Gordon Armstrong

Personal information
- Full name: Gordon Ian Armstrong
- Date of birth: 15 July 1967 (age 58)
- Place of birth: Newcastle upon Tyne, England
- Height: 6 ft 0 in (1.83 m)
- Position: Midfielder

Youth career
- 000?–1985: Sunderland

Senior career*
- Years: Team / Apps / (Gls)
- 1985–1996: Sunderland / 349 / (50)
- 1995: → Bristol City (loan) / 6 / (0)
- 1995: → Northampton Town (loan) / 4 / (1)
- 1996–1998: Bury / 69 / (4)
- 1998–2003: Burnley / 105 / (5)
- 2003–2004: Accrington Stanley / 12 / (0)
- 2004: Radcliffe Borough / 5 / (1)
- 2004–2005: Stalybridge Celtic / ? / (?)
- Total:  / 545 / (59)

= Gordon Armstrong =

English footballer

Gordon Ian Armstrong (born 15 July 1967 in Newcastle upon Tyne, England) is a former professional footballer who played as a midfielder.
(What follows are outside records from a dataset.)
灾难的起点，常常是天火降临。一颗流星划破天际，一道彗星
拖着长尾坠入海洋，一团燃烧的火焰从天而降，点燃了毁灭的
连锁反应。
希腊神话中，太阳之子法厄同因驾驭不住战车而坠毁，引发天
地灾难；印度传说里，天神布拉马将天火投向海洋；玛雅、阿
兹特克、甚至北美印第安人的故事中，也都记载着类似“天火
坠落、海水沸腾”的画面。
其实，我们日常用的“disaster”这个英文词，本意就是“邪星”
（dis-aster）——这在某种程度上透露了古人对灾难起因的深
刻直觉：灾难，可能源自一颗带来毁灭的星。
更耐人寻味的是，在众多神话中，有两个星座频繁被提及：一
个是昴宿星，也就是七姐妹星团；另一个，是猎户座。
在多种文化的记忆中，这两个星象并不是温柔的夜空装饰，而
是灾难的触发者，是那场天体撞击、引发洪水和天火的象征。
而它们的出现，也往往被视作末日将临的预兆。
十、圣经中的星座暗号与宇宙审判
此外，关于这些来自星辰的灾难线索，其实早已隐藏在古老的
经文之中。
He now works as a football agent, and has amongst the players he manages a number of current and former players from Burnley Football Club.

During his career he played for Sunderland, Bristol City, Northampton Town, Bury, Burnley, Accrington Stanley, Radcliffe Borough and Stalybridge Celtic. Whilst at Sunderland, he played in the 1992 FA Cup Final where they lost to Liverpool.

He is the brother of former Reading and Sheffield United left back Chris Armstrong.

His son, James, played for the Sunderland F.C. Academy, as well for Hull City A.F.C.